I raised the all important question at the end: What will make Marvel Universe stand out from its competition? The market is already somewhat saturated with three MMOs. Two of them hold subscriptions, one is free to play. All three allow me to heavily customize my hero, including free range of powers. Two allow me to play as a villain. One relies on a cash shop. One leans more toward action games while the other two lean closer to the traditional RPG. Now, the future of Champions Online rests in where Cryptic is sold off to, and DC Universe hangs on the will of its players to continue populating the servers, but City of Heroes has proven it isn’t going anywhere soon.

So I’ve been pondering what Marvel Universe will bring to the MMO table, and I’ve come to a few conclusions.

  • Story: If Gazillion can manage a ton of characters but give them their own stories, they could have a viable system. Bring players in with the flow of free characters, play through their stories, then offer premium characters with more story as cash shop purchases. If MU only carries one storyline for all characters, you’re going to see the population drop off fast once people complete with their favorite character.
  • Gameplay: I have a feeling Marvel Universe is going to be Marvel Ultimate Alliance Online, and honestly I’m okay with that. I loved the Ultimate Alliance games, sans the PSP versions, and an online lobby based game would likely make a fitting sequel. That being said, Marvel Universe won’t be an MMO. A game where you choose from pre-created characters and run through levels isn’t an MMO, it’s an online game. It can still be fun and support microtransactions, but it is not an MMO.
  • Pricing: Gazillion did good by announcing Marvel Universe as a free to play MMO, because tacking on a subscription would be throwing a brick wall right at the starting line. If Gazillion plays their cards right with the microtransactions, they can stand to make a lot of money from Marvel Universe. Make the free content engaging enough and people will want to buy the premium content. Heading into the system of “well the free stuff is kinda crap, but it is free, but the paid stuff is better,” won’t bring in enough people to cover those that are disenfranchised by the message.

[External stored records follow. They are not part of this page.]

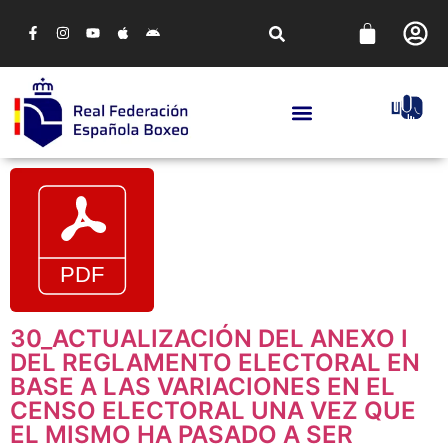
30_ACTUALIZACIÓN DEL ANEXO I
DEL REGLAMENTO ELECTORAL EN
BASE A LAS VARIACIONES EN EL
CENSO ELECTORAL UNA VEZ QUE
EL MISMO HA PASADO A SER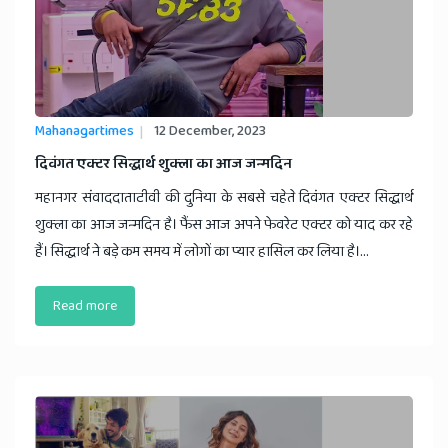
Mahanagartimes
12 December, 2023
दिवंगत एक्टर सिद्धार्थ शुक्ला का आज जन्मदिन
महानगर संवाददाताटीवी की दुनिया के सबसे चहेते दिवंगत एक्टर सिद्धार्थ
शुक्ला का आज जन्मदिन है। फैंस आज अपने फेवरेट एक्टर को याद कर रहे
हैं। सिद्धार्थ ने बड़े कम समय में लोगों का प्यार हासिल कर लिया है।...
Read more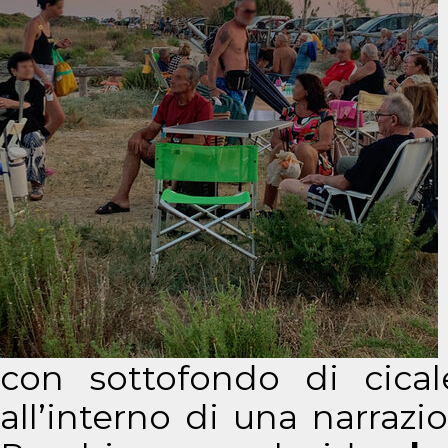
con sottofondo di cica
all’interno di una narrazi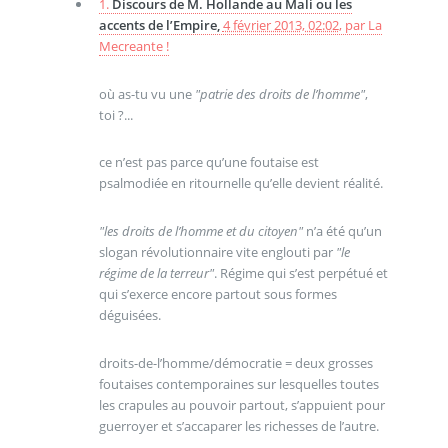
1.
Discours de M. Hollande au Mali ou les
accents de l’Empire,
4 février 2013, 02:02
,
par
La
Mecreante !
où as-tu vu une
"patrie des droits de l’homme"
,
toi ?...
ce n’est pas parce qu’une foutaise est
psalmodiée en ritournelle qu’elle devient réalité.
"les droits de l’homme et du citoyen"
n’a été qu’un
slogan révolutionnaire vite englouti par
"le
régime de la terreur"
. Régime qui s’est perpétué et
qui s’exerce encore partout sous formes
déguisées.
droits-de-l’homme/démocratie = deux grosses
foutaises contemporaines sur lesquelles toutes
les crapules au pouvoir partout, s’appuient pour
guerroyer et s’accaparer les richesses de l’autre.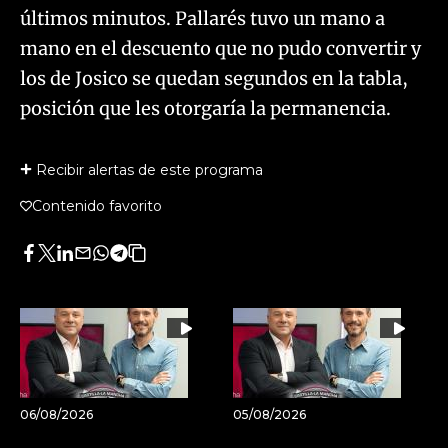
últimos minutos. Pallarés tuvo un mano a
mano en el descuento que no pudo convertir y
los de Josico se quedan segundos en la tabla,
posición que les otorgaría la permanencia.
Recibir alertas de este programa
Contenido favorito
Facebook
Twitter
LinkedIn
Enviar
Whatsapp
Telegram
Copiar
por
URL
Email
del
artículo
06/08/2026
05/08/2026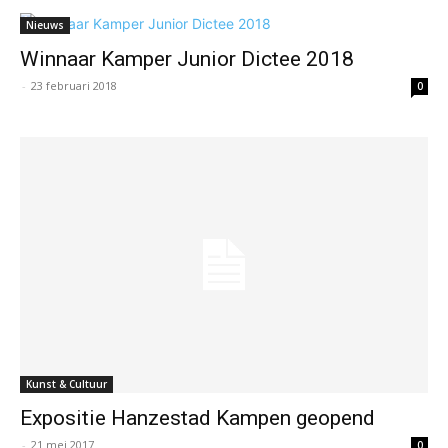
Nieuws
Winnaar Kamper Junior Dictee 2018
-
23 februari 2018
0
Kunst & Cultuur
Expositie Hanzestad Kampen geopend
-
21 mei 2017
0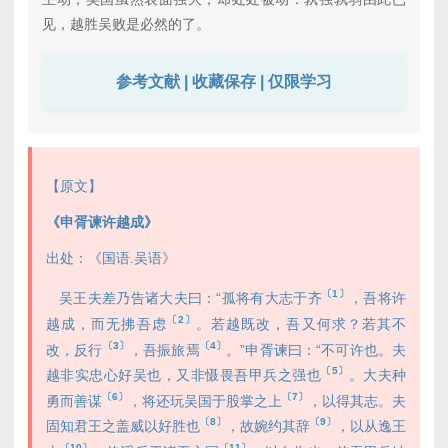
见，越胜吴败是必然的了。
参考文献 | 收藏保存 | 仅限学习
【原文】
《申胥谏许越成》
出处：《国语.吴语》
〔1〕
吴王夫差乃告诸大夫曰：“孤将有大志于齐
，吾将许
〔2〕
越成，而无拂吾虑
。若越既改，吾又何求？若其不
〔3〕
〔4〕
改，反行
，吾振旅焉
。”申胥谏曰：“不可许也。夫
〔5〕
越非实忠心好吴也，又非慑畏吾甲兵之强也
。大夫种
〔6〕
〔7〕
勇而善谋
，将还玩吴国于股掌之上
，以得其志。夫
〔8〕
〔9〕
固知君王之盖威以好胜也
，故婉约其辞
，以从逸王
〔10〕
〔11〕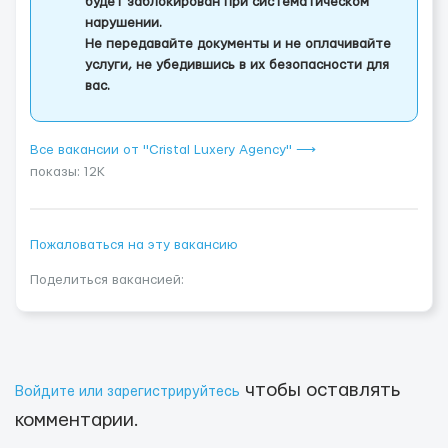
будет заблокирован при систематическом
нарушении.
Не передавайте документы и не оплачивайте
услуги, не убедившись в их безопасности для
вас.
Все вакансии от "Cristal Luxery Agency" ⟶
показы: 12K
Пожаловаться на эту вакансию
Поделиться вакансией:
чтобы оставлять
Войдите или зарегистрируйтесь
комментарии.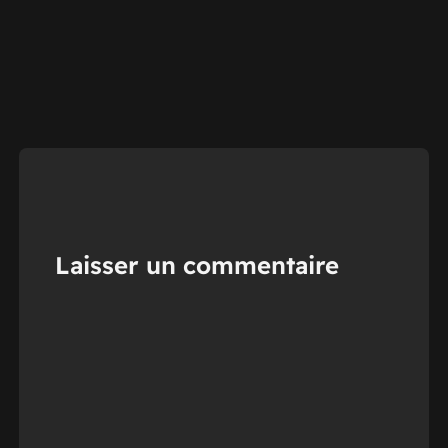
Laisser un commentaire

I want to make it clear that I’m not saying Marvel Universe will be a bad game, but rather expressing my concerns in Gazillion advertising it as an MMO. It should not mark itself as an MMO because it will not function as an MMO, and should not be supported and developed for as it if were an MMO. Gazillion is clearly going after a different audience than those who play City of Heroes/Champs/DC Universe, and calling it something along the lines of Marvel Ultimate Alliance Online might have presented the game to its proper target audience. Gazillion has already talked about the game being ultra cheap to maintain (a system similar to Guild Wars).

Pull the MMO market and tell them they aren’t able to create their own characters, and they will reject the game as an MMO. Call it an online game with microtransactions, and you’ll have a wider audience. Those who want to play a superhero MMO are likely already playing a superhero MMO, but again Gazillion is not advertising to MMO players.

I’ll be doing more articles on Marvel Universe as more information appears.